As it is the case with computation, storage, and other traditional cloud-based services, launching an IoT network in the Cloud allows organizations a degree of elasticity that removes the most painful barriers to enter. The most obvious of which are of course Cost, Scalability, and Flexibility. However, while often overlooked, Security and Data-Access concerns are also major reasons to consider launching a cloud-based IoT operation.
Cost – Building an on-premises IoT infrastructure from scratch involves considerable up-front investments which initially may be hard to justify from a business perspective. As with anything network-related, IoT projects tend to start small and grow over time. Cloud-platforms’ pay-as-you-go models are tailor-made for such cases: As long as workloads are small, so are payments, which grow proportionally with the magnitude of the operation.
Scalability – Scaling complex IoT solutions up or out may be a difficult task, involving the purchasing of new hardware, on-boarding and configuring it. This can take days to weeks while with the elasticity of the cloud, a new resource can be provisioned in minutes or even seconds, sometimes by the virtue of a simple API call. Respectively, cloud platforms also enable you to quickly scale down and in when the resources are not required anymore.
Security – While on first glance it may appear that keeping everything on premise with in-house guarded SCADA centers is the safest way to go, it should be kept in mind that cloud service providers are amongst the most highly secured entities on the planet. Cloud-providers don’t only invest massive resources in securing their platforms, they also provide tools for monitoring, logging security events, and performing security updates over the air to remote devices. Very large organizations may have their reasons to go-solo for security reasons, but it should be remembered that out-competing the security provided by the Cloud is not an easy task.
Data Access – One of the main reasons to process your IoT workload in the cloud is the ability to access data in real-time. Data that is stored on-premise may limit the number of consumers that can access it in parallel, while certain consumers may be excluded from access altogether. On Cloud IoT platforms, on the other hand, data can be made available for a huge number of consumers in real time from almost anywhere. Additionally, data can be pre-processed and pre-filtered, so that only relevant data will be revealed to whom it may concern.
In short, IoT in the Cloud shifts most of the heavy lifting to the well-established shoulders of the Cloud provider, allowing the client to take care of their actual business, while shortening their often crucial Go-to-Market time.
Building your IoT solution on AWS
When it comes to fully integrated IoT solutions that cover customers from the edge to the Cloud and that are proven at scale, AWS is probably the most encompassing solution. AWS IoT integrates seamlessly with other AWS services, offers the fastest AI modeling on the market, and brings together data management and rich analytics.

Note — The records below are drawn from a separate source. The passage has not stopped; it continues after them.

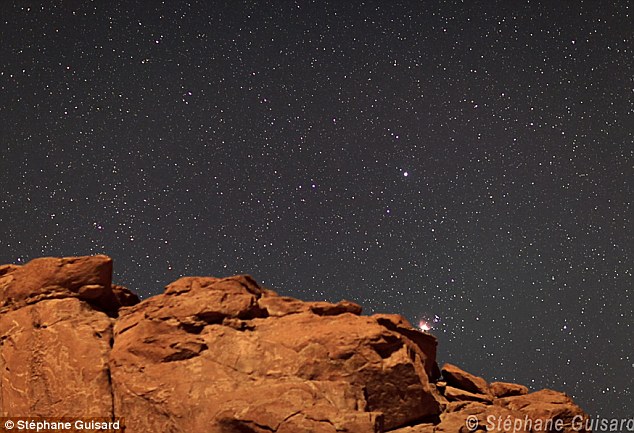 Identify the location of light. (411, 290). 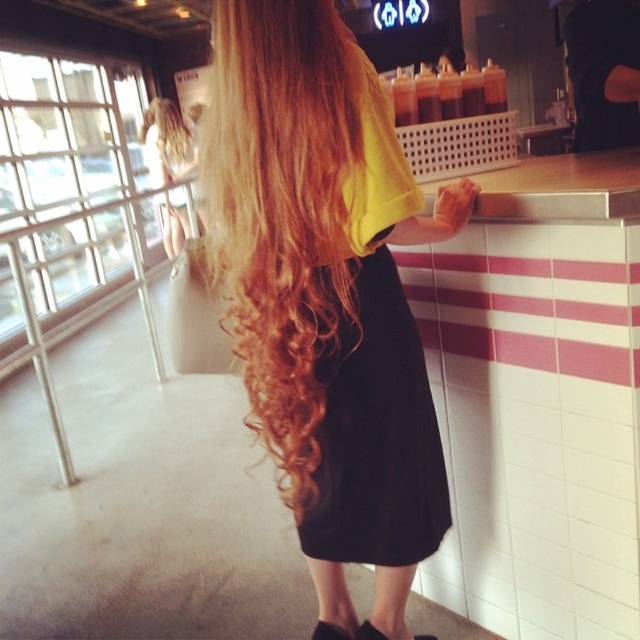 How much distance is there between blonde hair at center and black fabric sandal at lower center?

They are 61.68 centimeters apart.

Can you confirm if blonde hair at center is wider than black fabric sandal at lower center?

Yes, blonde hair at center is wider than black fabric sandal at lower center.

Does point (285, 54) come closer to viewer compared to point (364, 637)?

Yes.

Identify the location of blonde hair at center. (326, 292).

Based on the photo, can you confirm if black leather sandal at lower center is thinner than black fabric sandal at lower center?

Correct, black leather sandal at lower center's width is less than black fabric sandal at lower center's.

Between black leather sandal at lower center and black fabric sandal at lower center, which one has less height?

With less height is black leather sandal at lower center.

You are a GUI agent. You are given a task and a screenshot of the screen. Output one action in this format:
    pyautogui.click(x=<x>, y=<y>)
    Task: Click on the black leather sandal at lower center
    
    Given the screenshot: What is the action you would take?
    pyautogui.click(x=332, y=632)

The height and width of the screenshot is (640, 640). In order to click on black leather sandal at lower center in this screenshot , I will do `click(332, 632)`.

Is blonde hair at center above black leather sandal at lower center?

Yes, blonde hair at center is above black leather sandal at lower center.

Which is in front, point (384, 429) or point (346, 632)?

Point (384, 429) is more forward.

Find the location of a particular element. The image size is (640, 640). blonde hair at center is located at coordinates (326, 292). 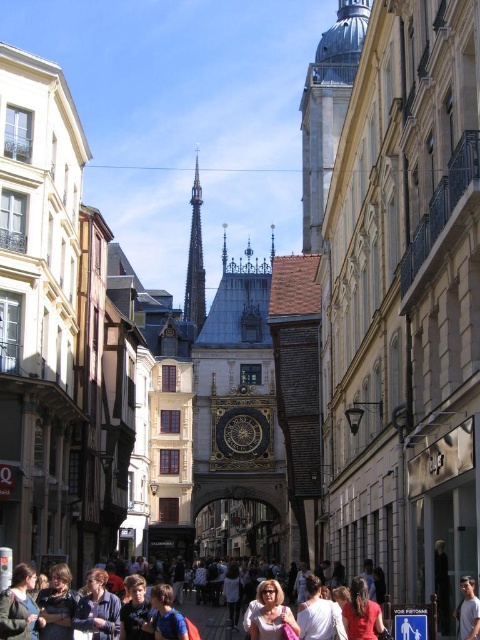 Question: Which object is farther from the camera taking this photo?

Choices:
 (A) denim jacket at lower left
 (B) silver metallic bell tower at upper center
 (C) blue fabric shirt at center

Answer: (B)

Question: Which object appears closest to the camera in this image?

Choices:
 (A) red cotton shirt at lower center
 (B) light brown leather jacket at center
 (C) light brown leather jacket at lower right

Answer: (C)

Question: Which object is farther from the camera taking this photo?

Choices:
 (A) green fabric jacket at lower left
 (B) silver metallic bell tower at upper center

Answer: (B)

Question: Is denim jacket at lower left to the right of dark brown wood spire at center from the viewer's perspective?

Choices:
 (A) no
 (B) yes

Answer: (A)

Question: Does silver metallic bell tower at upper center appear on the right side of light brown leather jacket at center?

Choices:
 (A) yes
 (B) no

Answer: (A)

Question: Can you confirm if white cotton shirt at center is positioned to the left of light brown leather jacket at lower right?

The centerpiece of the AWS IoT offering is called AWS IoT Core and provides all the components needed to roll out and connect IoT infrastructure as fully managed services. AWS IoT Core is an extensive toolbox; below are its main features:
- Message Broker: Message Broker is the heart of any IoT workload, enabling both – devices and applications to exchange messages between them. It provides a fully managed pub/sub message broker that can automatically scale with message volume, and thus securly support a huge number of communicating devices.
- Device Gateway: The Device Gateway functions as the entry point for IoT devices communicating over MQTT, WebSockets, and HTTP, and connects them to the AWS cloud.
- Device Management: Device Management allows users to register and manage devices to centrally administer them on AWS. Users can generate a device certificate, associate a policy to it, and add device attributes such as their locations and tags using Device registry. Additionally, devices can be consolidated into groups for easier, and more logical management.
- Rules Engine: To help parse IoT-derived data before it reaches centralized applications, AWS’ IoT Rules Engine supports an SQL-like query syntax to parse and filter received data, and execute actions accordingly. Rules Engine can be easily integrated with other AWS services such as Lambda, Elastic Search, Kinesis, SNS and more.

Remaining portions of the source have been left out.